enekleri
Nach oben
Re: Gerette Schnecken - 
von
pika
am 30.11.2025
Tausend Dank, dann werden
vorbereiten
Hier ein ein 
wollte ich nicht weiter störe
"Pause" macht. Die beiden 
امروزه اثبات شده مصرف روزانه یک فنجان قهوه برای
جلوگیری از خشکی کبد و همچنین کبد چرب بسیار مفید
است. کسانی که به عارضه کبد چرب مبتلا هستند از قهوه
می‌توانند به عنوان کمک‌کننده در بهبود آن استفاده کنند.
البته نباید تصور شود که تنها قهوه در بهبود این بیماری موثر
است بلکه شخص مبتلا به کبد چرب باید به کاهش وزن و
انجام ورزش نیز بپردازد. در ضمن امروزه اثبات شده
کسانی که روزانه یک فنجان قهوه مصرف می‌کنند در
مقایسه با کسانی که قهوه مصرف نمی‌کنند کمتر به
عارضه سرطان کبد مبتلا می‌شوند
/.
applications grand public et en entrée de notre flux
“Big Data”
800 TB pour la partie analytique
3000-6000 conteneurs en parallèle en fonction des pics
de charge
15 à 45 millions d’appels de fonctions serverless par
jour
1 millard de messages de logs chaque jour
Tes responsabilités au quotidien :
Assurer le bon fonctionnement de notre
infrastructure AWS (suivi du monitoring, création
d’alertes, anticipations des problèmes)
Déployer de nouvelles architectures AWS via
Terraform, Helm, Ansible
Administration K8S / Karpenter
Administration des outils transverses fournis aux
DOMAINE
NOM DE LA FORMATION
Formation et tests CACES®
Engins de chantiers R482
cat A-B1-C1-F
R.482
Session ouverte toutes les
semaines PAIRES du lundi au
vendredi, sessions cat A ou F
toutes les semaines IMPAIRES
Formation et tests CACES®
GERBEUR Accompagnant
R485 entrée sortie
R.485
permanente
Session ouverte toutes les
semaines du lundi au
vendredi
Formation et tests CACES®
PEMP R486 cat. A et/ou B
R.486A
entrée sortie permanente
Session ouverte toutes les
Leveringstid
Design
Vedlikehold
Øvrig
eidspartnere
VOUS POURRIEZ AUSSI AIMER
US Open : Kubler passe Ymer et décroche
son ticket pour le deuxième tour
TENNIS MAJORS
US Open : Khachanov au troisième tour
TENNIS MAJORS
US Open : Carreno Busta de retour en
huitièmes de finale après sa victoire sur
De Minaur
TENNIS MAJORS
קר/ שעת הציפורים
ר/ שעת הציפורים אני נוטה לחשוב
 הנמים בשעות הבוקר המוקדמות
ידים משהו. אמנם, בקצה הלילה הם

## Activity
Repeat the entire listing exactly.

## Result of this task
enekleri
Nach oben
Re: Gerette Schnecken - 
von
pika
am 30.11.2025
Tausend Dank, dann werden
vorbereiten
Hier ein ein 
wollte ich nicht weiter störe
"Pause" macht. Die beiden 
امروزه اثبات شده مصرف روزانه یک فنجان قهوه برای
جلوگیری از خشکی کبد و همچنین کبد چرب بسیار مفید
است. کسانی که به عارضه کبد چرب مبتلا هستند از قهوه
می‌توانند به عنوان کمک‌کننده در بهبود آن استفاده کنند.
البته نباید تصور شود که تنها قهوه در بهبود این بیماری موثر
است بلکه شخص مبتلا به کبد چرب باید به کاهش وزن و
انجام ورزش نیز بپردازد. در ضمن امروزه اثبات شده
کسانی که روزانه یک فنجان قهوه مصرف می‌کنند در
مقایسه با کسانی که قهوه مصرف نمی‌کنند کمتر به
عارضه سرطان کبد مبتلا می‌شوند
/.
applications grand public et en entrée de notre flux
“Big Data”
800 TB pour la partie analytique
3000-6000 conteneurs en parallèle en fonction des pics
de charge
15 à 45 millions d’appels de fonctions serverless par
jour
1 millard de messages de logs chaque jour
Tes responsabilités au quotidien :
Assurer le bon fonctionnement de notre
infrastructure AWS (suivi du monitoring, création
d’alertes, anticipations des problèmes)
Déployer de nouvelles architectures AWS via
Terraform, Helm, Ansible
Administration K8S / Karpenter
Administration des outils transverses fournis aux
DOMAINE
NOM DE LA FORMATION
Formation et tests CACES®
Engins de chantiers R482
cat A-B1-C1-F
R.482
Session ouverte toutes les
semaines PAIRES du lundi au
vendredi, sessions cat A ou F
toutes les semaines IMPAIRES
Formation et tests CACES®
GERBEUR Accompagnant
R485 entrée sortie
R.485
permanente
Session ouverte toutes les
semaines du lundi au
vendredi
Formation et tests CACES®
PEMP R486 cat. A et/ou B
R.486A
entrée sortie permanente
Session ouverte toutes les
Leveringstid
Design
Vedlikehold
Øvrig
eidspartnere
VOUS POURRIEZ AUSSI AIMER
US Open : Kubler passe Ymer et décroche
son ticket pour le deuxième tour
TENNIS MAJORS
US Open : Khachanov au troisième tour
TENNIS MAJORS
US Open : Carreno Busta de retour en
huitièmes de finale après sa victoire sur
De Minaur
TENNIS MAJORS
קר/ שעת הציפורים
ר/ שעת הציפורים אני נוטה לחשוב
 הנמים בשעות הבוקר המוקדמות
ידים משהו. אמנם, בקצה הלילה הם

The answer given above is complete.